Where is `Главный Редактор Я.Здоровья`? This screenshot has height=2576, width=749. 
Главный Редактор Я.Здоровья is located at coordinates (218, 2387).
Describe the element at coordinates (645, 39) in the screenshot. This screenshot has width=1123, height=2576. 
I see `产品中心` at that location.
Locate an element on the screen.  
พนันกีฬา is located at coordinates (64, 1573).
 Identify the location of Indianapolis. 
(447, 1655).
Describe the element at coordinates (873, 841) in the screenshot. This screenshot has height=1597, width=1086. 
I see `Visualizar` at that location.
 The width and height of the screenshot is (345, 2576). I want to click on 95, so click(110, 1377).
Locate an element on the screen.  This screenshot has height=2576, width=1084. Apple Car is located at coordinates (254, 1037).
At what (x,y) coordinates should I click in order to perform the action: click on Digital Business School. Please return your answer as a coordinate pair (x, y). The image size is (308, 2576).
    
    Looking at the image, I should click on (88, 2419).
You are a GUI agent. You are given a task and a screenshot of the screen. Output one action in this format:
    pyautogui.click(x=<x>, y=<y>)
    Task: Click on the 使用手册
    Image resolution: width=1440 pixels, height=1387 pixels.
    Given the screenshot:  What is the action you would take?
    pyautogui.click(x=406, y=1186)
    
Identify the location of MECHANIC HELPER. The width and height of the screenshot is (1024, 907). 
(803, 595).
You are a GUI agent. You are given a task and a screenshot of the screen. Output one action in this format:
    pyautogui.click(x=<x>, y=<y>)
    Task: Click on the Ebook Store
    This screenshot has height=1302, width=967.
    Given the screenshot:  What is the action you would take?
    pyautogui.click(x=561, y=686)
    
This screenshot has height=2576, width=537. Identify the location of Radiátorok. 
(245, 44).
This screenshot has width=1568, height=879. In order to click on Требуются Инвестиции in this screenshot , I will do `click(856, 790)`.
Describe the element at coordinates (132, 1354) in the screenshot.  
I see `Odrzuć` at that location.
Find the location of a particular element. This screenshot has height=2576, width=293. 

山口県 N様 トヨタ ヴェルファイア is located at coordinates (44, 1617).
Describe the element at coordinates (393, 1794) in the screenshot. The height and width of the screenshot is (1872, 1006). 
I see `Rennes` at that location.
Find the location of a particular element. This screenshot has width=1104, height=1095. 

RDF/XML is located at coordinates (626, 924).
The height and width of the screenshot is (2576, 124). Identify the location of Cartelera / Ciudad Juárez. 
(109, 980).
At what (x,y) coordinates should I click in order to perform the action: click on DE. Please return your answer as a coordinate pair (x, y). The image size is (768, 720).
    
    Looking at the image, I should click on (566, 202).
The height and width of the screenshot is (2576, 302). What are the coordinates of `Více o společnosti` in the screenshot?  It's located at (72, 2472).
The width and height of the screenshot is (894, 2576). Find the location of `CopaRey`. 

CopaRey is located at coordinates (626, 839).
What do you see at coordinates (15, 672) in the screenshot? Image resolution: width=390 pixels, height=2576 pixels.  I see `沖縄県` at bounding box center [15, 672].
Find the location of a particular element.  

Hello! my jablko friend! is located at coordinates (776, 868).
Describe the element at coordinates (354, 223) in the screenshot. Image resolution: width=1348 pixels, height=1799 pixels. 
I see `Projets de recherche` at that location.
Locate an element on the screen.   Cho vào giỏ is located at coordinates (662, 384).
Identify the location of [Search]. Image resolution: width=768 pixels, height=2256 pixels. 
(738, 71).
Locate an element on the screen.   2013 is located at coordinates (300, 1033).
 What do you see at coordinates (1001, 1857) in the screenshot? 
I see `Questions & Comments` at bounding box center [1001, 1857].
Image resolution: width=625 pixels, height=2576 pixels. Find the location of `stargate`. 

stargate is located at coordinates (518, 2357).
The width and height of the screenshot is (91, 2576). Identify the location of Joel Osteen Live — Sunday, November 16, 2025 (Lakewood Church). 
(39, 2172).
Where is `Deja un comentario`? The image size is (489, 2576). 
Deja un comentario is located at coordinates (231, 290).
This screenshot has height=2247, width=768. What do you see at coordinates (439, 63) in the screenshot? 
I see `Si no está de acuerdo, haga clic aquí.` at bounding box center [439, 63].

#### How to complete this task
The whole listing above must be copied exactly.

#### Your response
Where is `Главный Редактор Я.Здоровья`? This screenshot has height=2576, width=749. 
Главный Редактор Я.Здоровья is located at coordinates (218, 2387).
Describe the element at coordinates (645, 39) in the screenshot. This screenshot has width=1123, height=2576. 
I see `产品中心` at that location.
Locate an element on the screen.  
พนันกีฬา is located at coordinates (64, 1573).
 Identify the location of Indianapolis. 
(447, 1655).
Describe the element at coordinates (873, 841) in the screenshot. This screenshot has height=1597, width=1086. 
I see `Visualizar` at that location.
 The width and height of the screenshot is (345, 2576). I want to click on 95, so click(110, 1377).
Locate an element on the screen.  This screenshot has height=2576, width=1084. Apple Car is located at coordinates (254, 1037).
At what (x,y) coordinates should I click in order to perform the action: click on Digital Business School. Please return your answer as a coordinate pair (x, y). The image size is (308, 2576).
    
    Looking at the image, I should click on (88, 2419).
You are a GUI agent. You are given a task and a screenshot of the screen. Output one action in this format:
    pyautogui.click(x=<x>, y=<y>)
    Task: Click on the 使用手册
    Image resolution: width=1440 pixels, height=1387 pixels.
    Given the screenshot:  What is the action you would take?
    pyautogui.click(x=406, y=1186)
    
Identify the location of MECHANIC HELPER. The width and height of the screenshot is (1024, 907). 
(803, 595).
You are a GUI agent. You are given a task and a screenshot of the screen. Output one action in this format:
    pyautogui.click(x=<x>, y=<y>)
    Task: Click on the Ebook Store
    This screenshot has height=1302, width=967.
    Given the screenshot:  What is the action you would take?
    pyautogui.click(x=561, y=686)
    
This screenshot has height=2576, width=537. Identify the location of Radiátorok. 
(245, 44).
This screenshot has width=1568, height=879. In order to click on Требуются Инвестиции in this screenshot , I will do `click(856, 790)`.
Describe the element at coordinates (132, 1354) in the screenshot.  
I see `Odrzuć` at that location.
Find the location of a particular element. This screenshot has height=2576, width=293. 

山口県 N様 トヨタ ヴェルファイア is located at coordinates (44, 1617).
Describe the element at coordinates (393, 1794) in the screenshot. The height and width of the screenshot is (1872, 1006). 
I see `Rennes` at that location.
Find the location of a particular element. This screenshot has width=1104, height=1095. 

RDF/XML is located at coordinates (626, 924).
The height and width of the screenshot is (2576, 124). Identify the location of Cartelera / Ciudad Juárez. 
(109, 980).
At what (x,y) coordinates should I click in order to perform the action: click on DE. Please return your answer as a coordinate pair (x, y). The image size is (768, 720).
    
    Looking at the image, I should click on (566, 202).
The height and width of the screenshot is (2576, 302). What are the coordinates of `Více o společnosti` in the screenshot?  It's located at (72, 2472).
The width and height of the screenshot is (894, 2576). Find the location of `CopaRey`. 

CopaRey is located at coordinates (626, 839).
What do you see at coordinates (15, 672) in the screenshot? Image resolution: width=390 pixels, height=2576 pixels.  I see `沖縄県` at bounding box center [15, 672].
Find the location of a particular element.  

Hello! my jablko friend! is located at coordinates (776, 868).
Describe the element at coordinates (354, 223) in the screenshot. Image resolution: width=1348 pixels, height=1799 pixels. 
I see `Projets de recherche` at that location.
Locate an element on the screen.   Cho vào giỏ is located at coordinates (662, 384).
Identify the location of [Search]. Image resolution: width=768 pixels, height=2256 pixels. 
(738, 71).
Locate an element on the screen.   2013 is located at coordinates (300, 1033).
 What do you see at coordinates (1001, 1857) in the screenshot? 
I see `Questions & Comments` at bounding box center [1001, 1857].
Image resolution: width=625 pixels, height=2576 pixels. Find the location of `stargate`. 

stargate is located at coordinates (518, 2357).
The width and height of the screenshot is (91, 2576). Identify the location of Joel Osteen Live — Sunday, November 16, 2025 (Lakewood Church). 
(39, 2172).
Where is `Deja un comentario`? The image size is (489, 2576). 
Deja un comentario is located at coordinates (231, 290).
This screenshot has height=2247, width=768. What do you see at coordinates (439, 63) in the screenshot? 
I see `Si no está de acuerdo, haga clic aquí.` at bounding box center [439, 63].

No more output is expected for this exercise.